"I really think I'll be a good fit here," smarmed Goulet in a silky-smooth baritone. "I'm going to take this band in a new direction. Sequins! Sparkles! GOOOOOULET! I've been working with a special lady named Las Vegas for the last twenty years, and believe you me, she's taught me a thing or two about entertainment."
Goulet made it clear that there would be some changes in the band's standard repertoire. "Sure, this band can blast, but can it croon? BA-BA DEEEEEEEE, BA-BA DOOOOOOOO! Get ready, Michigan fans. This old dog has some new tricks for this bunch of fine young marching rapscallions."

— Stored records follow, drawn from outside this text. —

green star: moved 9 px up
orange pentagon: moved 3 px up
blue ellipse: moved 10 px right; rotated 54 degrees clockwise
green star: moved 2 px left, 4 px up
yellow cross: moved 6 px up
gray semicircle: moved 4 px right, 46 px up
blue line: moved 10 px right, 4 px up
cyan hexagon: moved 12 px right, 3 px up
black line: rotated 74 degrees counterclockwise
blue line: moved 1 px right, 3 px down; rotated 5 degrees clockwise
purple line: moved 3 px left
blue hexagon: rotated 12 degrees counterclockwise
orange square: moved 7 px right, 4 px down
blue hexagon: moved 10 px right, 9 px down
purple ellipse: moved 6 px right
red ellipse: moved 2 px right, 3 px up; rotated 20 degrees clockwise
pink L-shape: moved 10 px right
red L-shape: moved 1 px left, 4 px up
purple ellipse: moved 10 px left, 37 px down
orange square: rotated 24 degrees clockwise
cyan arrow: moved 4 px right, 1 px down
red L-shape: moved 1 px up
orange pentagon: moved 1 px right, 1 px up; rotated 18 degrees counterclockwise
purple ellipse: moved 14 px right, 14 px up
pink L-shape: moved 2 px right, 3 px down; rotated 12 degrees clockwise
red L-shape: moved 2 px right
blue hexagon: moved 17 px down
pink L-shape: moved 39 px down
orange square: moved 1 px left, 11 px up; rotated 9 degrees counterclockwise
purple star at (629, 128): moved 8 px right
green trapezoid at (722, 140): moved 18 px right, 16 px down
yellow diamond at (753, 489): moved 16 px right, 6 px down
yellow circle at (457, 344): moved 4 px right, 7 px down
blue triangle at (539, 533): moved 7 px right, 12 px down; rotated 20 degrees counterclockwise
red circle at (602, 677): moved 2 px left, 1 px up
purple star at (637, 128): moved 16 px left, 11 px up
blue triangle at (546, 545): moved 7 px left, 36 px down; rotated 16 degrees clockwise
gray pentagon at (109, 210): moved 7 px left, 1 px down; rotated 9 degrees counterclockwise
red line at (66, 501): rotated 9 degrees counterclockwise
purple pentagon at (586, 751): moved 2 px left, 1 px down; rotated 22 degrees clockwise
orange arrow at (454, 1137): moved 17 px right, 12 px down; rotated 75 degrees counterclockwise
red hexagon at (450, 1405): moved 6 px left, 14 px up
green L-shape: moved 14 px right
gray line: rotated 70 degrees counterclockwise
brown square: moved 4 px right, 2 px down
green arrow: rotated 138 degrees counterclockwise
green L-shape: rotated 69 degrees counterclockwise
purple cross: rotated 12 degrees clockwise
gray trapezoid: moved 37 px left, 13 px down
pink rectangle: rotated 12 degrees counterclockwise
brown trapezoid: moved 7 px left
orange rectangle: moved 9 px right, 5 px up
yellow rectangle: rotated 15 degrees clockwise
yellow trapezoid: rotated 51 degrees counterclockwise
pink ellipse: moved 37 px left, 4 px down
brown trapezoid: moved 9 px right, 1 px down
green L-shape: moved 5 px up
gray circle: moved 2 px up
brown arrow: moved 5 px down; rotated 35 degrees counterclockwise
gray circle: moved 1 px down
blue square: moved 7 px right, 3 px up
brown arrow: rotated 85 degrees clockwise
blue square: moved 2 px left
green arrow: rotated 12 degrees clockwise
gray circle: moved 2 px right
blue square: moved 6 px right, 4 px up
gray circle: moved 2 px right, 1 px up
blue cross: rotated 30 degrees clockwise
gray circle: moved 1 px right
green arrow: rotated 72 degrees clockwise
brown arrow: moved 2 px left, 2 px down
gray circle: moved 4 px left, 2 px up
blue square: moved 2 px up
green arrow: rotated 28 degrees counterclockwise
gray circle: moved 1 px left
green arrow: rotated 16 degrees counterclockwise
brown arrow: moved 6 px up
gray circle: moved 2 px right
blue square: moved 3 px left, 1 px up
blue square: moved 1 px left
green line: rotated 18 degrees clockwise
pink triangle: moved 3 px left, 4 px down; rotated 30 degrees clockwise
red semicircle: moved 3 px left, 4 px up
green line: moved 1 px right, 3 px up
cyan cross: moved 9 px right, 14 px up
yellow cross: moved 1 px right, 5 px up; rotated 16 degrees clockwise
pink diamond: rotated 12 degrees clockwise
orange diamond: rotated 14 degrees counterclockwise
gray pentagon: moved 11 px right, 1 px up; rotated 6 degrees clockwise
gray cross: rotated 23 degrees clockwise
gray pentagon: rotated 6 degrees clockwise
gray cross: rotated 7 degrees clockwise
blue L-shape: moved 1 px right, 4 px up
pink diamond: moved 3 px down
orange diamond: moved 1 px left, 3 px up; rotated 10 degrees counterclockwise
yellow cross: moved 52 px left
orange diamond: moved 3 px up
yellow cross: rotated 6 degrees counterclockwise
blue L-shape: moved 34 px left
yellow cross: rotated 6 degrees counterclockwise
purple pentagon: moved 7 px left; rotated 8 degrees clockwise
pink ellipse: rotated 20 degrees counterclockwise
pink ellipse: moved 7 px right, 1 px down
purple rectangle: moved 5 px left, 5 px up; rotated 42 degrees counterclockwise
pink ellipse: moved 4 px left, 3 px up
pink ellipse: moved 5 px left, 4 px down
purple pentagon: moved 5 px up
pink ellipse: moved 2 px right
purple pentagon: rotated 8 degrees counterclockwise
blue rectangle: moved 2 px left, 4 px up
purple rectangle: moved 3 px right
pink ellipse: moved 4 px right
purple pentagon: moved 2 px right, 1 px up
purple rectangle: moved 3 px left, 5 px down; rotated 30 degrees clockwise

"First of all, I'm going to revamp that Hawiian War Chant song. It's just too unromantic! How are you supposed to hum that little number into your lover's ear over a candlelight dinner? You can't, I tell you! When I'm done spicing up that tune and the band plays the new version, all the ladies in the stadium will swoon and all the men will drip with machismo. SHE-BOP SHE-BANG SHE-BOOP BOOP BOOGIE! GOOOOOOULET!"
Hawaiian War Chant was not the only Michigan tradition facing change. "'Temptation', you ask? Why yes, I'm going to stop the band from playing that one all together and replace it with a zippy little diddy called "How Much Is That Doggie In the Window?" It's much much more appealing to the senior citizen crowd. Believe me, Goulet knows. I played for the blue-hairs almost exclusively in Sin City. Just think of all the cute hand motions those cheerleaders could do. BOW-WOW ZAPOWIE DIBITY BOP-BOP-BOP! GOOOOOULET!"
Look for Goulet to lead the band this coming season. That is of course, unless the Regents change their minds and decide to go with Boerma after all.